The Comptroller and Auditor General of Indias 2013 report,tabled in the state Assembly this week,has revealed that theres a high rate of acquittals in cases filed by the Anti-Corruption Bureau (ACB). Of the 867 cases disposed of by special courts between 2007 and 2011,284 or 33 per cent resulted in conviction and in 583 cases the accused persons were acquitted.
The report said that delay in trial caused by delay in granting sanction for prosecution resulted in accused persons getting the benefit of doubt. According to the report,by the end of March 2012,sanction for prosecution was awaited in 30 cases,including one which was pending for four years. The report said that complainants and witnesses turning hostile and public prosecutors not arguing efficiently were the other reasons for high rate of acquittals. According to the report,there was delay in clearance for prosecution through vigilance commission,particularly for Class-I and Class-II rank officers; these delays ranged from five to 428 days in filing chargesheets even after receiving required sanction for prosecution.

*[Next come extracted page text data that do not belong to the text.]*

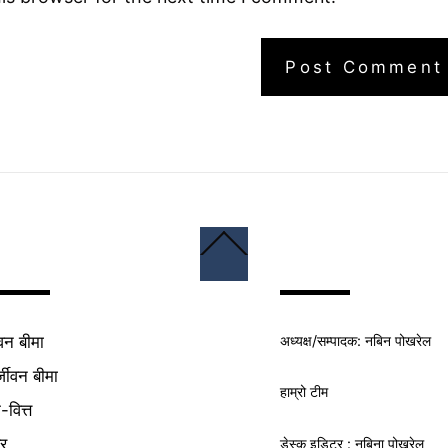
Back
To
Top
अध्यक्ष/
सम्पादक
: नबिन पोखरेल
वन बीमा
्जीवन बीमा
हाम्रो टीम
क-वित्त
यर
डेस्क इडिटर : नबिना पोखरेल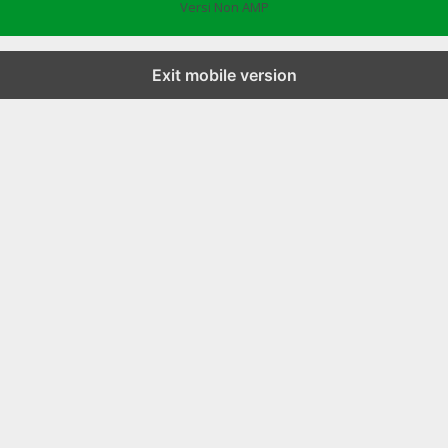
Versi Non AMP
Exit mobile version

As of December 2011,there were 1,258 corruption cases pending trial with special judges the oldest being two cases registered way back in 1981.
According to the report,the ACB witnessed limited success in trap and decoy operations. During 2007-11,the ACB registered 1,236 complaints of trap and 171 complaints of decoy. However,only 906 cases or 73 per cent of trap and 36 cases or 21 per cent of decoy were carried out successfully.
The report criticised the state government for incomplete departmental proceedings. It said that 87 cases were more than one year old pending with the departments till February 2011,19 cases were five years old,and two cases more than 10 years old.